- EXERCISE INSTRUCTIONS -
Exactly the lines below from the one with "igher discounts. voucherfix.com" up to and including the one with "sports, and entertainment" make up the answer, with nothing else added.
[Start of section]
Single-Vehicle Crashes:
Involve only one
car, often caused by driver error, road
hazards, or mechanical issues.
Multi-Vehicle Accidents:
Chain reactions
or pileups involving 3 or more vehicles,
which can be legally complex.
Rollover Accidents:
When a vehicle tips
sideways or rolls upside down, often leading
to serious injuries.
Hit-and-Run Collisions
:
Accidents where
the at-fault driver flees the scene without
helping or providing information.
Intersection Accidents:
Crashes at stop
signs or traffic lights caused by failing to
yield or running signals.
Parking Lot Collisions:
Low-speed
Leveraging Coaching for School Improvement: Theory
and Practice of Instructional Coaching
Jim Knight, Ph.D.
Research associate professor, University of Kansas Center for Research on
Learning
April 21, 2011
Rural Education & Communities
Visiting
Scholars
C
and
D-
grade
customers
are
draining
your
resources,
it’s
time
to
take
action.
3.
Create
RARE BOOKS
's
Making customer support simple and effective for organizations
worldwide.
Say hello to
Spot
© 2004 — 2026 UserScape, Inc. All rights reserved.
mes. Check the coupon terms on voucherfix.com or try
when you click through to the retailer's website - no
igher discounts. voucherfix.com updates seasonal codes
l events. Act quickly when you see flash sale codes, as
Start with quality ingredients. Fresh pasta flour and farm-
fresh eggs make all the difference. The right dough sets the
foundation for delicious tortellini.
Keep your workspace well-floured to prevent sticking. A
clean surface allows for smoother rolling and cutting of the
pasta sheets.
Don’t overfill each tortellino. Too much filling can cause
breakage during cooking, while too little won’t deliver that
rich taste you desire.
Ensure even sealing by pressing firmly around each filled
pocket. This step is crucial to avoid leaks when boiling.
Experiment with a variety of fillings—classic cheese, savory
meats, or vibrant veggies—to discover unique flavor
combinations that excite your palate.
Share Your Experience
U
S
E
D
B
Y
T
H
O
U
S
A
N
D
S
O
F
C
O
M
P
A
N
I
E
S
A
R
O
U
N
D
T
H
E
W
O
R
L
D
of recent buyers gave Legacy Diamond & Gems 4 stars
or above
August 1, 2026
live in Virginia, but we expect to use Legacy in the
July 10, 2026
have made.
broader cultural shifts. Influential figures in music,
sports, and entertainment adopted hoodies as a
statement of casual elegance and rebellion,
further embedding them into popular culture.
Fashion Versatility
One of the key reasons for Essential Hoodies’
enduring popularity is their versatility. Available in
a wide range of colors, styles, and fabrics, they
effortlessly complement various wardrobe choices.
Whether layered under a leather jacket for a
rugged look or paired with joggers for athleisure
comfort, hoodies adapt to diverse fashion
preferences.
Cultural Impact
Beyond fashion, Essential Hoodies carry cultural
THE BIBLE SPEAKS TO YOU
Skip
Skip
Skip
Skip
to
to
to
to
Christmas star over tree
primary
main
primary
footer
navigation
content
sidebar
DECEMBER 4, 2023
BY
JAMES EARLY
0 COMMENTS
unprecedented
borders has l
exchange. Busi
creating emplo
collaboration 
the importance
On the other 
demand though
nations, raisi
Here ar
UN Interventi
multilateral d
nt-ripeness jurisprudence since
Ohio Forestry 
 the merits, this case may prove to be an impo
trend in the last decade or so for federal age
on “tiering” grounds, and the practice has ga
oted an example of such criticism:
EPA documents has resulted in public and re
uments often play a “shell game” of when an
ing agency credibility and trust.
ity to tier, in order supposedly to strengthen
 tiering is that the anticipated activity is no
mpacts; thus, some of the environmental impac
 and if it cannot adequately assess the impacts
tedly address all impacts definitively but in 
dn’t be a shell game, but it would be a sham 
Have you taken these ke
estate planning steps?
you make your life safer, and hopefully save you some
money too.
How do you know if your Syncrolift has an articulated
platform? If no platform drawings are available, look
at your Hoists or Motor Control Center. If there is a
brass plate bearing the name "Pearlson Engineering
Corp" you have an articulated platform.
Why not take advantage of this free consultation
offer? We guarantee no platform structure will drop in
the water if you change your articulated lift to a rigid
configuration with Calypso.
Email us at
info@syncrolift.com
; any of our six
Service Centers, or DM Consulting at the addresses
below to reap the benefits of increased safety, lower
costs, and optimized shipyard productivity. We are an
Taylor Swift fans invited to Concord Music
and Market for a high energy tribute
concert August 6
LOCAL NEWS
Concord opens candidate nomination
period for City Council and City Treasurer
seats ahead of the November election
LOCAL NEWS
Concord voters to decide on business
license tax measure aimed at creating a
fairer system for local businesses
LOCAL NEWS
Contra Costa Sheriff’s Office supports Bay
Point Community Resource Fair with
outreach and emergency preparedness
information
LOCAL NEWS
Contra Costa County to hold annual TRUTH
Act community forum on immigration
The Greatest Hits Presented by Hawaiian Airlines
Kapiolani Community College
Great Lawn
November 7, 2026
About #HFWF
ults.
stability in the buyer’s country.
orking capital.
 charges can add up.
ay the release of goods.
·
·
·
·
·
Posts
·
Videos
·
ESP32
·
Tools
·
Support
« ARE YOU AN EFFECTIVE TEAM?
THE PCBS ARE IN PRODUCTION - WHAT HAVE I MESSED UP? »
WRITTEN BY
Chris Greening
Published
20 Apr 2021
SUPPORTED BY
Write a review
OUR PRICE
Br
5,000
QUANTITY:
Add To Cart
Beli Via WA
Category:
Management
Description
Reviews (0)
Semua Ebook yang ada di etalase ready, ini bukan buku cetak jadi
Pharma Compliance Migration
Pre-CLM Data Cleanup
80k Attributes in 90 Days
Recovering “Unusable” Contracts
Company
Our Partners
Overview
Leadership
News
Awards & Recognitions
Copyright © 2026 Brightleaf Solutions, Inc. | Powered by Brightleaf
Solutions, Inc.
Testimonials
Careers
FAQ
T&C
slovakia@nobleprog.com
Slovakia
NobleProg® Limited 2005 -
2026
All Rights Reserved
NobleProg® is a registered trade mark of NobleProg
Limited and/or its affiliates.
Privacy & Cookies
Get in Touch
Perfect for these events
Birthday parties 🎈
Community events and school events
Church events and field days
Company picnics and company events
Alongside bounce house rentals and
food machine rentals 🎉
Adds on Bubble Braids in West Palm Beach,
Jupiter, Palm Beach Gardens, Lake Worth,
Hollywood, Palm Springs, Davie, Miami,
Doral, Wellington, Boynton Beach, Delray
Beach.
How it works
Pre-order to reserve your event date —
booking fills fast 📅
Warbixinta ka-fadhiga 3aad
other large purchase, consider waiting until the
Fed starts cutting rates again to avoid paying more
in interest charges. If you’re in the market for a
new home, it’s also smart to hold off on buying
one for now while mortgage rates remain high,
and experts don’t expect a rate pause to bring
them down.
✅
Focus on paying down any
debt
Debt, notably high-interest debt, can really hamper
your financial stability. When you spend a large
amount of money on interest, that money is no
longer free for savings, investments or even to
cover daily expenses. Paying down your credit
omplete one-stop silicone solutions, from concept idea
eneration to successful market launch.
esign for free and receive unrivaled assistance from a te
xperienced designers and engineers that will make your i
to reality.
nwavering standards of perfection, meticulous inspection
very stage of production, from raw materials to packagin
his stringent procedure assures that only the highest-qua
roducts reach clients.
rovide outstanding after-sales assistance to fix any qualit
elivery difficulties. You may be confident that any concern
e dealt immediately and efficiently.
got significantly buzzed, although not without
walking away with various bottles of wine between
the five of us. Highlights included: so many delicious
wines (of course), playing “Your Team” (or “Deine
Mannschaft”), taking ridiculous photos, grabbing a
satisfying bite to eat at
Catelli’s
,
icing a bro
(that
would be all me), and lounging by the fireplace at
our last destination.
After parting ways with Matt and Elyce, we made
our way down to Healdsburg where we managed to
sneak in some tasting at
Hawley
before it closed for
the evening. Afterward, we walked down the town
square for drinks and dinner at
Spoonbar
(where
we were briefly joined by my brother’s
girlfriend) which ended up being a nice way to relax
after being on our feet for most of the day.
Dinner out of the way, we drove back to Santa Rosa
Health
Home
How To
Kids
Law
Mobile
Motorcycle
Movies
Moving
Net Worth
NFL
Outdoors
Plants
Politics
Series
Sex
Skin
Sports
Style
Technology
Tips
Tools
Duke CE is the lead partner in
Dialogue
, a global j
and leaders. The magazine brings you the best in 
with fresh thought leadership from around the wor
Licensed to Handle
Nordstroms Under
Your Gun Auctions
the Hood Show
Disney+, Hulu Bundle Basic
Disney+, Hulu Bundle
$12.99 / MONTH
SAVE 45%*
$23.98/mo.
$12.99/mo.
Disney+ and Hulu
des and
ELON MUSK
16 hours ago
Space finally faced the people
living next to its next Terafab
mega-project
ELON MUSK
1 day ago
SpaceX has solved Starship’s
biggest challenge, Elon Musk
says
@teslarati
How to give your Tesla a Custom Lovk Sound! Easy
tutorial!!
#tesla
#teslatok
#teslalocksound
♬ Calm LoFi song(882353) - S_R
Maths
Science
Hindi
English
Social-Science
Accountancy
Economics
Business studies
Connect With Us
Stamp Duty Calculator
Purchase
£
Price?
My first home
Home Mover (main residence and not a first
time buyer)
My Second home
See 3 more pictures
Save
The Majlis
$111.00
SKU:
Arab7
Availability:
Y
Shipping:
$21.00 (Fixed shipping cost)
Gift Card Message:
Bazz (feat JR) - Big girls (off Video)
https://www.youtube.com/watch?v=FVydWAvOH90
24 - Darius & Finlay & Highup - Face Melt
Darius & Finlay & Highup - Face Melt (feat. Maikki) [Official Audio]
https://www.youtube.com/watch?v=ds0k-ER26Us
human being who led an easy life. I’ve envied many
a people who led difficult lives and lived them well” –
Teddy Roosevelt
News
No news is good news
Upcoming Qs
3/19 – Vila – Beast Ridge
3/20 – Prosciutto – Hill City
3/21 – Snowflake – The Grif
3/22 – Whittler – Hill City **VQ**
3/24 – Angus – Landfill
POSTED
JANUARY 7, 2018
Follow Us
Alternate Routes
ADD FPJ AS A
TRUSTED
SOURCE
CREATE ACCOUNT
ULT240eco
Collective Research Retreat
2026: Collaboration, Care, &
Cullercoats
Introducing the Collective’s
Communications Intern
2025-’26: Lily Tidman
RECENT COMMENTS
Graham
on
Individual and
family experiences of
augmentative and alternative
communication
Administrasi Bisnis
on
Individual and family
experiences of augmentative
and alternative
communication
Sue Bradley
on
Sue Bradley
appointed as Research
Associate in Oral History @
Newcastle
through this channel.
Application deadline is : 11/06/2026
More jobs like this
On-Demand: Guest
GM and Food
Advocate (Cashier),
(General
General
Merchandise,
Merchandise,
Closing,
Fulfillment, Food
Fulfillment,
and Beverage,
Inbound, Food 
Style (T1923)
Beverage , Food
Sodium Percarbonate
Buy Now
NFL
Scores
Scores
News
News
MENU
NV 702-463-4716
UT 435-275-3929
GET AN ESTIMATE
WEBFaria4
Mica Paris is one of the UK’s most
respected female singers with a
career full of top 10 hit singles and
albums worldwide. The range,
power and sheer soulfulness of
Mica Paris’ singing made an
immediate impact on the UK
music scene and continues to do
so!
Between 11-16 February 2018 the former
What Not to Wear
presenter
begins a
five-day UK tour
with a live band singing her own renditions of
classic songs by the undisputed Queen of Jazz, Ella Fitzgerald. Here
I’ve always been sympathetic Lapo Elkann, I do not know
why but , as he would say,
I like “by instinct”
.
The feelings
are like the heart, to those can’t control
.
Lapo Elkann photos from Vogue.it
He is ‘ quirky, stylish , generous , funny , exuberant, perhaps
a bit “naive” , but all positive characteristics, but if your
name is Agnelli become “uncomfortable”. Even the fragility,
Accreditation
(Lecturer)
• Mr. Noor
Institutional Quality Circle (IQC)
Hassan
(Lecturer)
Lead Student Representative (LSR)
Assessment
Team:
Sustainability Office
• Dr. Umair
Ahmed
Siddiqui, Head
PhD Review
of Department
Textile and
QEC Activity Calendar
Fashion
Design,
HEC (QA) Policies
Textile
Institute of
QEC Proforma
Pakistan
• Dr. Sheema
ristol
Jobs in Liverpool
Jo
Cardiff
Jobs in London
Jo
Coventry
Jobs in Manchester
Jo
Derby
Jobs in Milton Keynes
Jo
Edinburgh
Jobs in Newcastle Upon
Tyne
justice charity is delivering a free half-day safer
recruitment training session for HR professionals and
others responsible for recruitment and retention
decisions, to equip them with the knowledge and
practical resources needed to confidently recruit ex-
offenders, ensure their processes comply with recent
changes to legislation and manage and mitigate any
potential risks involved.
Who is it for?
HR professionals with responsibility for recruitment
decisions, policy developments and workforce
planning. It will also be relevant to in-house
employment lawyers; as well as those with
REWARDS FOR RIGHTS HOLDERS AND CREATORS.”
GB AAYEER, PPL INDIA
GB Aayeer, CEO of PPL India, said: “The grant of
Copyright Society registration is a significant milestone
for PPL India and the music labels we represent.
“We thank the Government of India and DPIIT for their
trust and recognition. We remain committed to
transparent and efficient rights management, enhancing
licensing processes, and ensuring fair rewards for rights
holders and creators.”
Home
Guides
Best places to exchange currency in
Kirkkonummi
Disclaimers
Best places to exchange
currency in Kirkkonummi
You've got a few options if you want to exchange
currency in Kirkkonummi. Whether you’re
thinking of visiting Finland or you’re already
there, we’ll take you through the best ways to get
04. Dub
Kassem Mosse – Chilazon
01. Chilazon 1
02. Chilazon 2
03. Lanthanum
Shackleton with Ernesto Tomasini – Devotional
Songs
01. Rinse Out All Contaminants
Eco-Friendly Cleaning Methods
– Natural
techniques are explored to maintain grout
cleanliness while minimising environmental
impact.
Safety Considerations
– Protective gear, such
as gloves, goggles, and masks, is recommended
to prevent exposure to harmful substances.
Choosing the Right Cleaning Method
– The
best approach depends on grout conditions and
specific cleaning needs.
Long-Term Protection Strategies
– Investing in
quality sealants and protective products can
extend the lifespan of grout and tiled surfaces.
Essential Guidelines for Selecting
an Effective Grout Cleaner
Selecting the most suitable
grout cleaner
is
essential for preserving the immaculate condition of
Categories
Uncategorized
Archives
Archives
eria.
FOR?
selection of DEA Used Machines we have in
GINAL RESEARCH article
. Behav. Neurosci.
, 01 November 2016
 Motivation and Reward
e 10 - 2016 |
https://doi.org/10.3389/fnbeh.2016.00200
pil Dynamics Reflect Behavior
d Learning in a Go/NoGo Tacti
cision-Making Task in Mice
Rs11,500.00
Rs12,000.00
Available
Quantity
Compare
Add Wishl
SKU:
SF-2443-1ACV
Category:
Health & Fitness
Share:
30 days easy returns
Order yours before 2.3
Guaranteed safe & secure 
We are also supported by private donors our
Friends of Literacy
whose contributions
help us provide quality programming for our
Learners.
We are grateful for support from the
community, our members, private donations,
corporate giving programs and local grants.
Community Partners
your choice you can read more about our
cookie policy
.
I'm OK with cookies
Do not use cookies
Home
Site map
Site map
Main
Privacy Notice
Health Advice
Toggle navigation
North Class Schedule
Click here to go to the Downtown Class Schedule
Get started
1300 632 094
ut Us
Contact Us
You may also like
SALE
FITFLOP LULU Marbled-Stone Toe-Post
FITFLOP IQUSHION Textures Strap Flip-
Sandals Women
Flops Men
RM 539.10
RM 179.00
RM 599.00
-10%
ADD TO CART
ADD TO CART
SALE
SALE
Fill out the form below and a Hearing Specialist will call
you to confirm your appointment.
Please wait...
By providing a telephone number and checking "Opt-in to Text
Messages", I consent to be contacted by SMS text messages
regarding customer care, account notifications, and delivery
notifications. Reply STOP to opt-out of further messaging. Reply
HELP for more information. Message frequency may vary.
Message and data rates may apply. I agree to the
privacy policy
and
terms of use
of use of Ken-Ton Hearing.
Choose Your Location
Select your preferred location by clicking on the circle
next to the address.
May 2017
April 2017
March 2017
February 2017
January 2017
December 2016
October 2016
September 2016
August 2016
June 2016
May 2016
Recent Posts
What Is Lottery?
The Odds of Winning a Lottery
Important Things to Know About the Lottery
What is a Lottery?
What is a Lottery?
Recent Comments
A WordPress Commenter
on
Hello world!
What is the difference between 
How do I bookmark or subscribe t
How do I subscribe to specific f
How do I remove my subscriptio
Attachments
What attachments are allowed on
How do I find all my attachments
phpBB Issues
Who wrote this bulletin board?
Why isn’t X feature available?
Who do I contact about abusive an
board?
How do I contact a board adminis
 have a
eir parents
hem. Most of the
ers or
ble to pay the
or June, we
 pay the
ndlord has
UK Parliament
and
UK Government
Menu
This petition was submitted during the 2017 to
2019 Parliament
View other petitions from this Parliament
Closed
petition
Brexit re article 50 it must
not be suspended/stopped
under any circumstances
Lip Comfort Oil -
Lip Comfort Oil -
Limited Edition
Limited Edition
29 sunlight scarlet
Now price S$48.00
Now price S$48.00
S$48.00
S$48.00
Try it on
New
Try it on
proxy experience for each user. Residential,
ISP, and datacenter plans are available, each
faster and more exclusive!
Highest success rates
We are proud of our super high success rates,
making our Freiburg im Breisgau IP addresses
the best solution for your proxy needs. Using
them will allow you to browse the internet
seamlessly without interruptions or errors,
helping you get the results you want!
[End of section]
- RESULT FOR THIS TASK -
igher discounts. voucherfix.com updates seasonal codes
l events. Act quickly when you see flash sale codes, as
Start with quality ingredients. Fresh pasta flour and farm-
fresh eggs make all the difference. The right dough sets the
foundation for delicious tortellini.
Keep your workspace well-floured to prevent sticking. A
clean surface allows for smoother rolling and cutting of the
pasta sheets.
Don’t overfill each tortellino. Too much filling can cause
breakage during cooking, while too little won’t deliver that
rich taste you desire.
Ensure even sealing by pressing firmly around each filled
pocket. This step is crucial to avoid leaks when boiling.
Experiment with a variety of fillings—classic cheese, savory
meats, or vibrant veggies—to discover unique flavor
combinations that excite your palate.
Share Your Experience
U
S
E
D
B
Y
T
H
O
U
S
A
N
D
S
O
F
C
O
M
P
A
N
I
E
S
A
R
O
U
N
D
T
H
E
W
O
R
L
D
of recent buyers gave Legacy Diamond & Gems 4 stars
or above
August 1, 2026
live in Virginia, but we expect to use Legacy in the
July 10, 2026
have made.
broader cultural shifts. Influential figures in music,
sports, and entertainment adopted hoodies as a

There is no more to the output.